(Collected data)
§
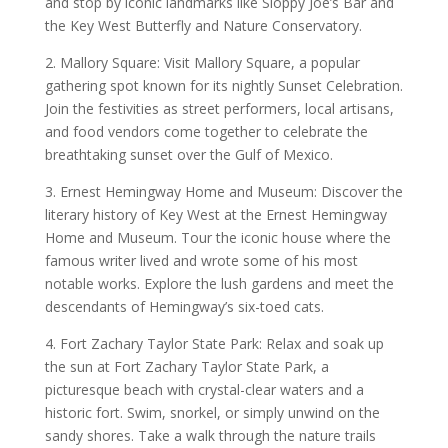
and stop by iconic landmarks like Sloppy Joe’s Bar and
the Key West Butterfly and Nature Conservatory.
2. Mallory Square: Visit Mallory Square, a popular
gathering spot known for its nightly Sunset Celebration.
Join the festivities as street performers, local artisans,
and food vendors come together to celebrate the
breathtaking sunset over the Gulf of Mexico.
3. Ernest Hemingway Home and Museum: Discover the
literary history of Key West at the Ernest Hemingway
Home and Museum. Tour the iconic house where the
famous writer lived and wrote some of his most
notable works. Explore the lush gardens and meet the
descendants of Hemingway’s six-toed cats.
4. Fort Zachary Taylor State Park: Relax and soak up
the sun at Fort Zachary Taylor State Park, a
picturesque beach with crystal-clear waters and a
historic fort. Swim, snorkel, or simply unwind on the
sandy shores. Take a walk through the nature trails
§
## PROBLEM DESCRIPTION
Transcribe all entries above exactly. Drop the pictures.

## RESPONSE AREA
and stop by iconic landmarks like Sloppy Joe’s Bar and
the Key West Butterfly and Nature Conservatory.
2. Mallory Square: Visit Mallory Square, a popular
gathering spot known for its nightly Sunset Celebration.
Join the festivities as street performers, local artisans,
and food vendors come together to celebrate the
breathtaking sunset over the Gulf of Mexico.
3. Ernest Hemingway Home and Museum: Discover the
literary history of Key West at the Ernest Hemingway
Home and Museum. Tour the iconic house where the
famous writer lived and wrote some of his most
notable works. Explore the lush gardens and meet the
descendants of Hemingway’s six-toed cats.
4. Fort Zachary Taylor State Park: Relax and soak up
the sun at Fort Zachary Taylor State Park, a
picturesque beach with crystal-clear waters and a
historic fort. Swim, snorkel, or simply unwind on the
sandy shores. Take a walk through the nature trails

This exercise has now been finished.